What still determines whether cultivated meat can compete
Even with dramatic cost cuts, cultivated meat must contend with the economics of conventional meat supply chains that have been optimized for decades. Key determinants include:
- Bioreactor scale and uptime: consistent, high-yield production is critical.
- Media inputs: reducing reliance on expensive components can materially lower unit costs.
- Downstream processing: turning biomass into familiar textures and formats adds complexity and expense.
- Facility buildout: manufacturing plants require significant upfront investment and regulatory compliance.
Europe’s regulatory and market context
Europe remains one of the most closely watched regions for cultivated meat, balancing strong scientific institutions with a stringent regulatory environment. The European Union’s novel foods framework can be rigorous, and timelines are often longer than in markets that have already granted cultivated meat approvals. For companies like Mosa Meat, progress is therefore measured not only in technical achievements but also in readiness to meet regulatory evidence standards.

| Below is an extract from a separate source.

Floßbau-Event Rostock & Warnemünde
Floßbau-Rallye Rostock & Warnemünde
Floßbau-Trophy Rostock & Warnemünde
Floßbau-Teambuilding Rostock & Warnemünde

At the same time, Europe’s food system faces mounting pressure from climate goals, land-use constraints, and geopolitical volatility affecting feed and energy costs. Cultivated meat has been positioned as a potential tool to reduce environmental impacts and improve resilience—provided it can be produced efficiently and win consumer trust.

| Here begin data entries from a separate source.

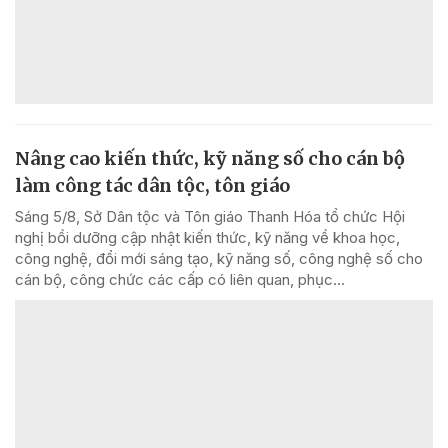
Nâng cao kiến thức, kỹ năng số cho cán bộ
làm công tác dân tộc, tôn giáo
Sáng 5/8, Sở Dân tộc và Tôn giáo Thanh Hóa tổ chức Hội
nghị bồi dưỡng cập nhật kiến thức, kỹ năng về khoa học,
công nghệ, đổi mới sáng tạo, kỹ năng số, công nghệ số cho
cán bộ, công chức các cấp có liên quan, phục...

What the €15 million means for the competitive landscape
Mosa Meat’s raise, paired with Meatable’s shutdown, is likely to intensify consolidation and sharpen differentiation across the category. Investors are increasingly looking for companies that can show:
- Clear milestones toward commercial scale
- Credible plans for regulatory approval
- Partnerships that de-risk manufacturing or distribution
- Evidence that products can meet taste and price expectations
For Mosa Meat, the new funding provides breathing room to keep advancing along that path. For the sector, it is a reminder that the cultivated meat race is no longer about who can demonstrate the technology, but who can manufacture it reliably, affordably, and within the rules—before the next funding window narrows again.
Dailyza will continue tracking Europe’s cultivated meat ecosystem as investors, regulators, and consumers shape which companies ultimately bring cell-cultured products from pilot plants to everyday menus.